India’s queer community is struggling to realise its civil rights on multiple fronts. The Indian Supreme Court has begun hearing petitions on marriage equality from a panoply of petitioners, including those within the transgender community. While the issue of marriage equality has captured much public attention, India’s transgender community has also been embroiled in protests to demand horizontal reservation (i.e. quotas) within education and public employment.
Affirmative action in the form of reservation/quotas has been one of the primary tools through which India has sought to tackle societal inequalities, specifically because of its caste structure, which is a system of social stratification based on descent. The primary beneficiaries of affirmative action under the Indian constitution are Scheduled Castes, Scheduled Tribes and other backward classes (classified as social and economically backward classes under the constitution). While Scheduled Castes refer to Dalits – who faced the brunt of caste-based discrimination in India – ‘other backward classes’ is a broader category of people consisting of communal units (including intermediate castes) with low social and educational status.
Many transgender people find themselves at an intersection of disadvantage arising from both their gender and their caste identity. However, in NALSA v Union of India, the Supreme Court, while directing that the state take steps to provide reservation to transgender persons, classified them under the category of ‘other backward classes’, thus ignoring the intersectional nature of disadvantage many transgender persons are subject to.
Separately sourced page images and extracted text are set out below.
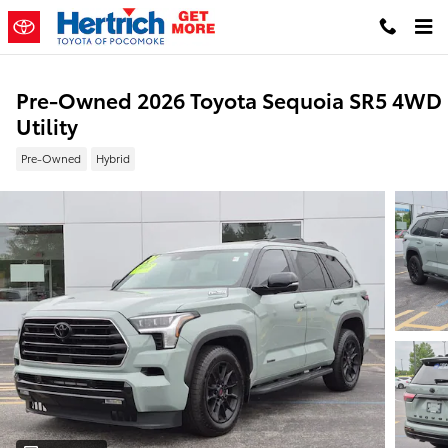
Skip to main content
Pre-Owned 2026 Toyota Sequoia SR5 4WD
Utility
Pre-Owned
Hybrid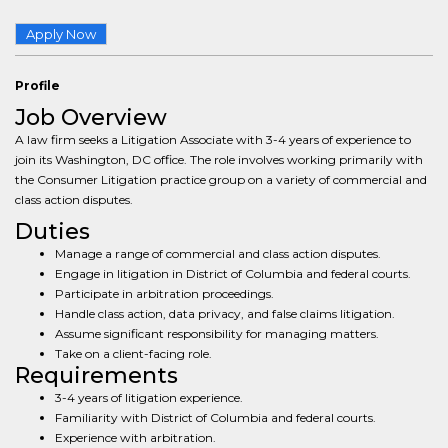
Apply Now
Profile
Job Overview
A law firm seeks a Litigation Associate with 3-4 years of experience to
join its Washington, DC office. The role involves working primarily with
the Consumer Litigation practice group on a variety of commercial and
class action disputes.
Duties
Manage a range of commercial and class action disputes.
Engage in litigation in District of Columbia and federal courts.
Participate in arbitration proceedings.
Handle class action, data privacy, and false claims litigation.
Assume significant responsibility for managing matters.
Take on a client-facing role.
Requirements
3-4 years of litigation experience.
Familiarity with District of Columbia and federal courts.
Experience with arbitration.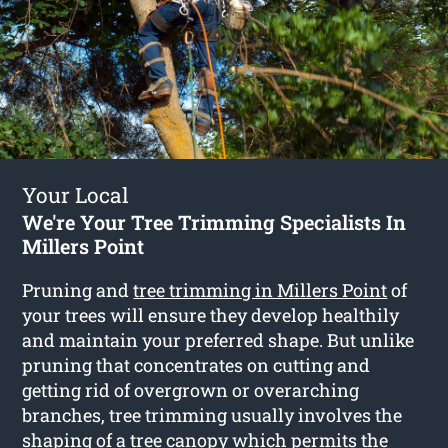
Your Local
We're Your Tree Trimming Specialists In
Millers Point
Pruning and
tree trimming in Millers Point
of
your trees will ensure they develop healthily
and maintain your preferred shape. But unlike
pruning that concentrates on cutting and
getting rid of overgrown or overarching
branches, tree trimming usually involves the
shaping of a tree canopy which permits the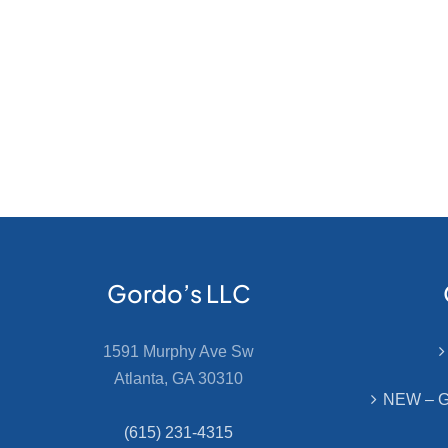
Gordo’s LLC
1591 Murphy Ave Sw
Atlanta, GA 30310
NEW – Go
(615) 231-4315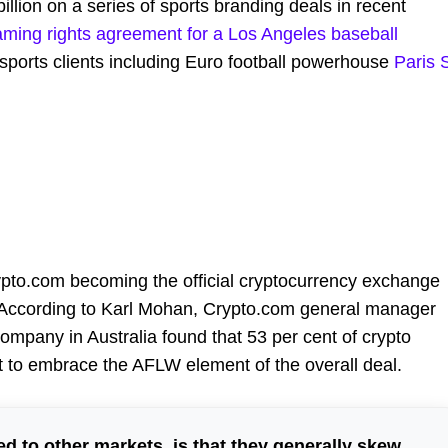
lion on a series of sports branding deals in recent
ming rights agreement for a Los Angeles baseball
 sports clients including Euro football powerhouse
Paris 
pto.com becoming the official cryptocurrency exchange
 According to Karl Mohan, Crypto.com general manager
ompany in Australia found that 53 per cent of crypto
 to embrace the AFLW element of the overall deal.
d to other markets, is that they generally skew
Recently, the Supreme Court refused to hear an application that was filed by Grace Banu, a Dalit transwoman and activist, seeking a clarification that the reference to reservation made under the NALSA judgement was to horizontal reservation, since the matter was already disposed of. Horizontal reservation would enable transgender persons to apply for reservation within each category of affirmative action beneficiaries – Scheduled Caste, Scheduled Tribe and other backward classes, as well as under the unreserved general category (typically applied to members of upper caste groups who are not entitled to caste-based reservation). Vertical reservation, on the other hand, pegs transgender persons under the category of other backward classes and ignores the intersectional nature of the disadvantage many transgender people suffer, thus compelling them to choose between either their caste or their gender identity to avail reservation.
Nonetheless, the Supreme Court left it open to the applicant to file a separate substantive petition to seek the relief of horizontal reservation. Significantly, the courts have become the central avenues for trans communities to realise their civil rights due to the inaction of the national and state governments: despite the clear direction by the Supreme Court in NALSA to provide transgender persons with reservation, the Transgender Persons (Protection of Rights) Act 2019 passed by the national Parliament makes no mention of reservation for transgender persons even under the category of ‘other backward classes’. Although the state government of Karnataka became the first state to grant 1% horizontal reservation to transgender persons in civil services, this was only achieved as a result of litigation before the Karnataka High Court. Admittedly, the recourse to courts also presents its own difficulties where judicial proceedings can be long and complex, depriving claimants of immediate relief.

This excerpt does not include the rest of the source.